El Discernimiento Lee la Temporada, No Solo la Regla
1 Crónicas 12:32
“De la tribu de Isacar, hombres entendidos en los tiempos, que sabían lo que Israel debía hacer.”
Entre los guerreros que vinieron a David, un grupo es elogiado no por su fuerza ni su número, sino por un don más raro: «entendidos en los tiempos, que sabían lo que Israel debía hacer». El discernimiento es más que saber distinguir el bien del mal en abstracto; es percibir lo que este momento requiere: cuándo avanzar y cuándo esperar, cuándo hablar y cuándo callar. Dos personas fieles pueden sostener la misma verdad y, sin embargo, necesitar aplicarla de manera distinta porque la temporada es distinta. Orar por discernimiento es pedir no solo principios, sino la sabiduría para leer el tiempo concreto en el que estás viviendo.

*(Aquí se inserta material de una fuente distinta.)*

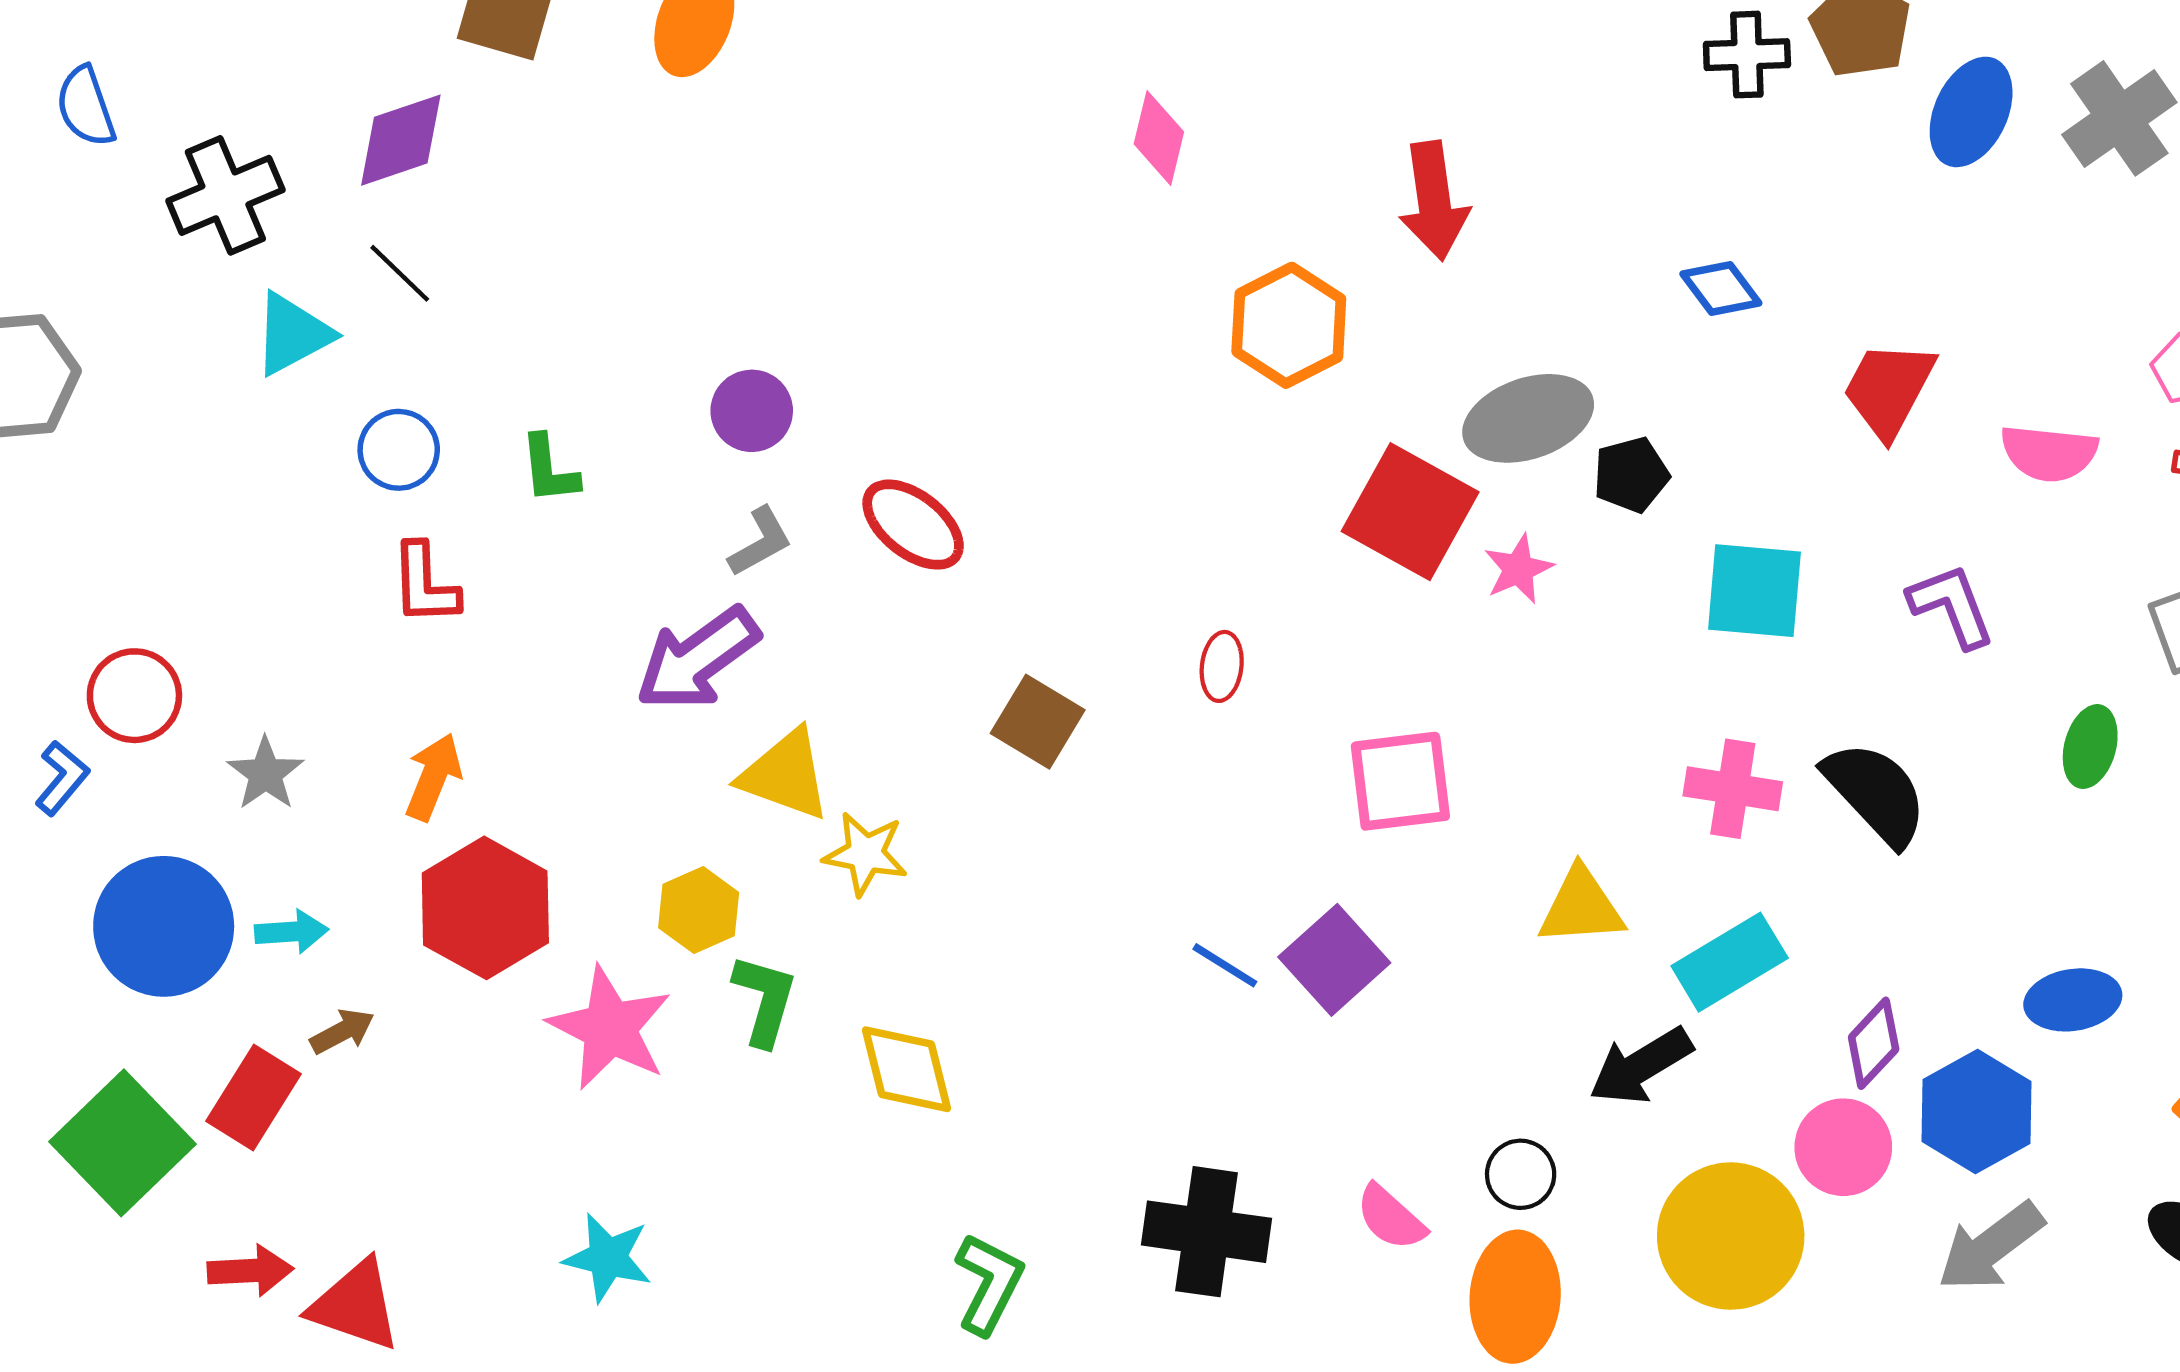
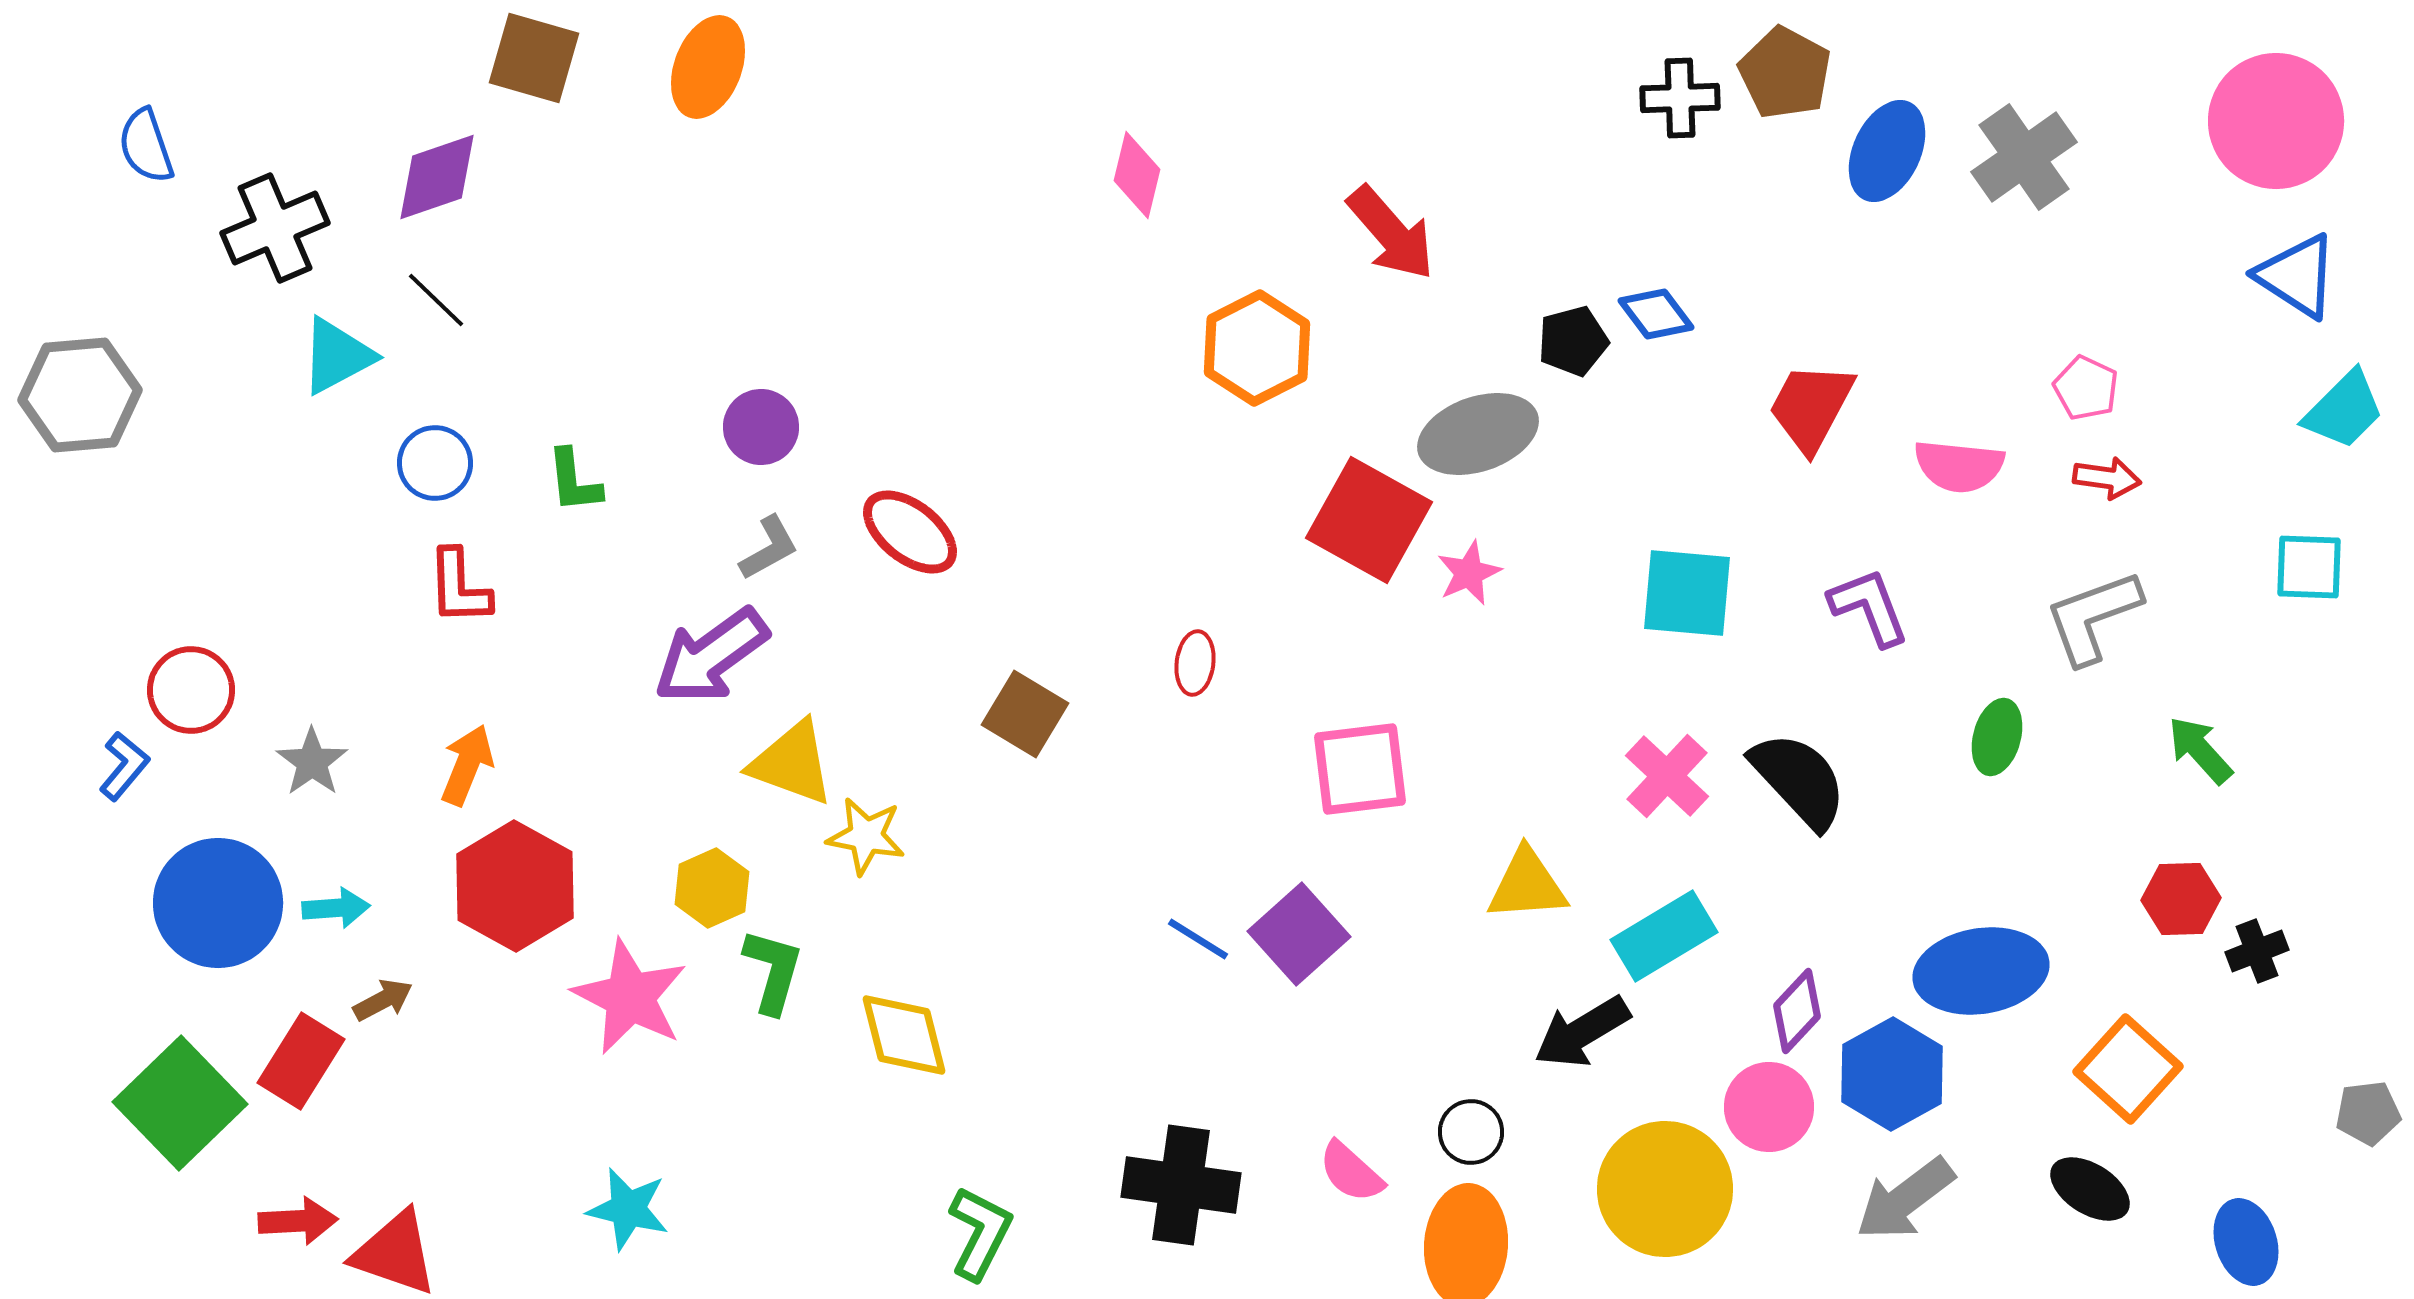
red arrow: (1434, 201) -> (1391, 233), turned -33
black pentagon: (1631, 475) -> (1573, 341), moved
pink cross: (1733, 789) -> (1667, 776), turned 34
blue ellipse: (2073, 1000) -> (1981, 971), size x1.5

Sugerencia de oración: Pregúntale a Dios no solo «qué es lo correcto», sino «qué me pide esta temporada en particular ahora mismo», y escucha la diferencia.
El Discernimiento Es un Sentido Ejercitado, No un Don de una Sola Vez
Hebreos 5:14
“Pero el alimento sólido es para los que han alcanzado madurez, para los que por el uso tienen los sentidos ejercitados en el discernimiento del bien y del mal.”
La Escritura compara el discernimiento con un paladar entrenado: quienes «por el uso tienen los sentidos ejercitados» pueden saborear la diferencia entre el bien y el mal. Esto es llamativo: el discernimiento es menos una descarga mística y más una facultad desarrollada, forjada mediante la práctica repetida en pequeñas decisiones. Como el músico que oye al instante una nota desafinada, o el médico que detecta lo que otros pasan por alto, el espiritualmente maduro percibe lo que está mal porque ha ejercitado ese músculo durante años. Si tu discernimiento se siente débil, eso no es un veredicto permanente; es una invitación a comenzar a entrenarlo en las decisiones cotidianas que enfrentas ahora.
Sugerencia de oración: Practica el discernimiento en una pequeña decisión hoy —deteniéndote a sopesarla delante de Dios— y trátala como una repetición que fortalece el sentido con el tiempo.
El Discernimiento Sano Examina Incluso las Voces de Confianza
Hechos 17:11
“Y los judíos de Berea… escudriñaban cada día las Escrituras para ver si estas cosas eran así.”
Lucas llama «nobles» a los bereanos no por aceptar sin cuestionar la enseñanza del apóstol Pablo, sino por escudriñar las Escrituras a diario para verificarla. Incluso un mensaje de una de las figuras más grandes de la Biblia fue sopesado a la luz de la Palabra de Dios, y esto se contó como elogio, no como rebeldía. El discernimiento no es ni el cinismo que duda de todos ni la ingenuidad que cree a todos; es la amorosa disciplina de examinar lo que se nos dice, por confiable que sea la fuente, a la luz de la Escritura. En una época de voces interminables y maestros confiados, el hábito bereano es uno de los dones más protectores que un creyente puede cultivar.
Sugerencia de oración: Toma una enseñanza u opinión fuerte que hayas absorbido últimamente y, como los bereanos, sopésala con cuidado a la luz de la Escritura antes de abrazarla por completo.
No Todo lo Espiritual Viene de Dios
1 Juan 4:1
“Amados, no creáis a todo espíritu, sino probad los espíritus si son de Dios.”
Juan da una instrucción sobria: no creáis a todo espíritu. El hecho de que algo se sienta poderoso, sobrenatural o emocionalmente conmovedor no garantiza que venga de Dios. El discernimiento se niega a equiparar la intensidad con la verdad. Le pregunta a toda impresión, mensaje o experiencia: ¿concuerda esto con el carácter de Cristo y con el testimonio de la Escritura? Esto no es una sospecha impulsada por el miedo, sino un amor maduro que anhela lo que es real. En temporadas saturadas de afirmaciones espirituales, el llamado no es a tragárselo todo ni a descartarlo todo, sino a sopesar cada cosa con cuidado a la luz del Jesús que conocemos por la Biblia.
Sugerencia de oración: Cuando una impresión o un mensaje te conmueva con fuerza, detente a probarlo a la luz del carácter de Cristo y de la Escritura antes de actuar.